Jeugdzorgmedewerkers zijn zo veel tijd kwijt aan zaken zoals administratie en randzaken dat ze gemiddeld slechts 19 minuten per week (exclusief reistijd) overhouden om aan een cliënt te besteden. Dat blijkt uit cijfers die FNV Jeugdzorg verzamelde. Volgens de vakbond blijkt hieruit dat de arbeidsmarktproblemen in deze sector veel groter zijn dan gedacht.
Maaike van der Aar, bestuurder FNV Jeugdzorg, maakt zich grote zorgen: ‘Zo weinig tijd kunnen besteden aan kinderen, betekent dat medewerkers structureel overwerken om kinderen niet in de steek te laten of om ongelukken te voorkomen. Het betekent ook dat kinderen op wachtlijsten staan. Nu hebben we voor het eerst ook daadwerkelijk kunnen berekenen hoeveel tijd er dan gemiddeld beschikbaar is voor daadwerkelijke hulp aan kinderen. En dan schrik je je kapot. Deze situatie is zowel voor medewerkers als gezinnen alle grenzen over en onverantwoord.’

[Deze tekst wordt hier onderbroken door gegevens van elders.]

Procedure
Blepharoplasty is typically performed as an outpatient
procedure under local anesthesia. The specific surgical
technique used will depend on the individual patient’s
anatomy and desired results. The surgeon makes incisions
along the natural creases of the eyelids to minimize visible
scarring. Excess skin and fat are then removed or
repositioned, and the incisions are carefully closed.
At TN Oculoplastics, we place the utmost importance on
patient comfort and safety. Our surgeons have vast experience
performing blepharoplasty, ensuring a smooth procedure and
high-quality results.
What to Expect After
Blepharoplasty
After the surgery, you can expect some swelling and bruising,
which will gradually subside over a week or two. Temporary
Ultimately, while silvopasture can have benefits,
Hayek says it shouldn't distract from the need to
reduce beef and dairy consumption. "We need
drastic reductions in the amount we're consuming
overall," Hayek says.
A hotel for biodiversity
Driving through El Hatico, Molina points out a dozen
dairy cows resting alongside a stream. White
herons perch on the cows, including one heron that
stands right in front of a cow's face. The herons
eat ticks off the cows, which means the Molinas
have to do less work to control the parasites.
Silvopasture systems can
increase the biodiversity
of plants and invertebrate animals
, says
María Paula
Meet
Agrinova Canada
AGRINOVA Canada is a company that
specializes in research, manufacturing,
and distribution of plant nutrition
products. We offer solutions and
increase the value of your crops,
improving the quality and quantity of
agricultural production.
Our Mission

FNV Jeugdzorg maakte vorig jaar voor het eerst cao-afspraken met werkgevers over een rekenmodel om werkzaamheden te laten passen in de persoonlijke inzetbare uren van een medewerker. Om de werkdruk te verminderen, is een systeem ingevoerd waarbij de beschikbare uren worden verdeeld over tijd die jeugdzorgprofessionals aan kerntaken - zoals contact met cliënten - besteden (inclusief reistijd, administratie en casusbespreking) en overige werkzaamheden (zoals hersteltijd, scholing en inwerken van collega’s). En dit alles moet passen binnen de inzetbare tijd van een medewerker.

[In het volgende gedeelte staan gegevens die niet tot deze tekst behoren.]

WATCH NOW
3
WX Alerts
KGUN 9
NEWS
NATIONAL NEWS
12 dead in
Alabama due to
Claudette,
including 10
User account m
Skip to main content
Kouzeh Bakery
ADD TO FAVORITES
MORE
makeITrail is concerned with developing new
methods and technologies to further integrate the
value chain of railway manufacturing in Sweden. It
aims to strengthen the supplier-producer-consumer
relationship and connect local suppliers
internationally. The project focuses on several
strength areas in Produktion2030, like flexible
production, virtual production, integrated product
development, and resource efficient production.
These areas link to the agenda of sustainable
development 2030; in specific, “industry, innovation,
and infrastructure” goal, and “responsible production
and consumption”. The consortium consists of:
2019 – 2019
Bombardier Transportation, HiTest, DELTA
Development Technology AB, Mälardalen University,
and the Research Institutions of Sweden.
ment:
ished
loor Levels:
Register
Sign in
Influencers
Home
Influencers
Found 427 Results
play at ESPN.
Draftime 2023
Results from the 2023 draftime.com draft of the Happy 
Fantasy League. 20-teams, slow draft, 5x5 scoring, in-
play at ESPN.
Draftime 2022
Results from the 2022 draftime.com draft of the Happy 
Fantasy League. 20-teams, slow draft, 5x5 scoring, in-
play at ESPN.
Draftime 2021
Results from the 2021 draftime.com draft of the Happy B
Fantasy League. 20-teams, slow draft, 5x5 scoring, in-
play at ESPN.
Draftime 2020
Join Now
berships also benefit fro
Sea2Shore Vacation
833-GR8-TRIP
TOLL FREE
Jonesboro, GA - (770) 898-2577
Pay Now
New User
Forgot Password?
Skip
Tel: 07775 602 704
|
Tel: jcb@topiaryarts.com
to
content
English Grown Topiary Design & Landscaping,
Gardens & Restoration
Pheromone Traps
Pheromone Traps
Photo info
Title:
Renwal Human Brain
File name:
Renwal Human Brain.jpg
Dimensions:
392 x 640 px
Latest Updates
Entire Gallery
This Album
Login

FNV kan nu een goede indicatie geven van de daadwerkelijk tijd die jeugdzorgmedewerkers aan cliënten kunnen besteden, door deze nieuwe werklastberekening te vullen met algemeen bekende cijfers. Volgens FNV Jeugdzorg is het belangrijk om hierin inzicht te krijgen, omdat de sector de komende jaren een enorme uitdaging heeft in het vullen van de openstaande vacatures. Uit de Arbeidsmarkt Monitor Zorg & Welzijn blijkt dat er in 2033 een tekort is van zo’n 3400 jeugdzorgmedewerkers tegenover 900 openstaande vacatures nu.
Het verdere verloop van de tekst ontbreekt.